TASK INPUT:
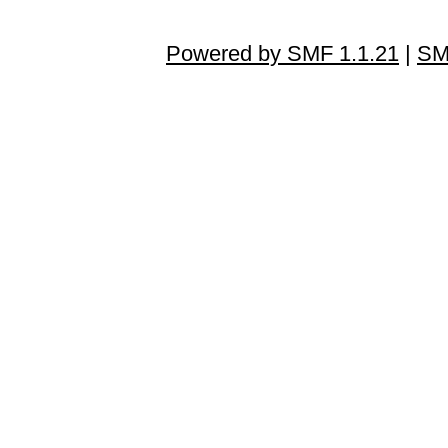
Powered by SMF 1.1.21
|
SM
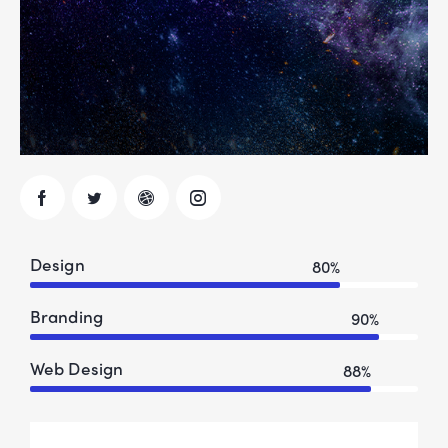
Design
80%
Branding
90%
Web Design
88%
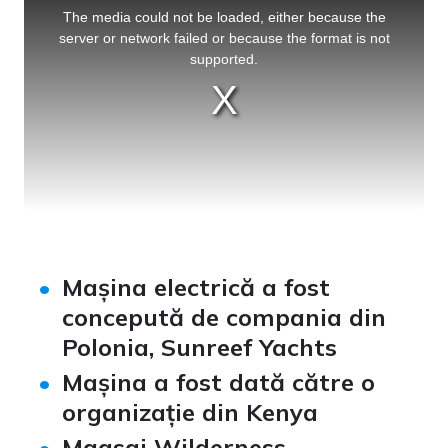
is
a
The media could not be loaded, either because the
modal
window.
server or network failed or because the format is not
supported.
Mașina electrică a fost
concepută de compania din
Polonia, Sunreef Yachts
Mașina a fost dată către o
organizație din Kenya
Maasai Wilderness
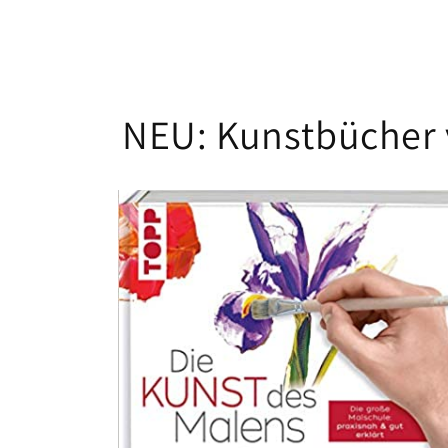
NEU: Kunstbücher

TASK OBJECTIVE: Go through the entries and retype them exactly, except for the images.

OUTPUT OF THE EXERCISE:
Powered by SMF 1.1.21
|
SM
Design
80%
Branding
90%
Web Design
88%
is
a
The media could not be loaded, either because the
modal
window.
server or network failed or because the format is not
supported.
Mașina electrică a fost
concepută de compania din
Polonia, Sunreef Yachts
Mașina a fost dată către o
organizație din Kenya
Maasai Wilderness
NEU: Kunstbücher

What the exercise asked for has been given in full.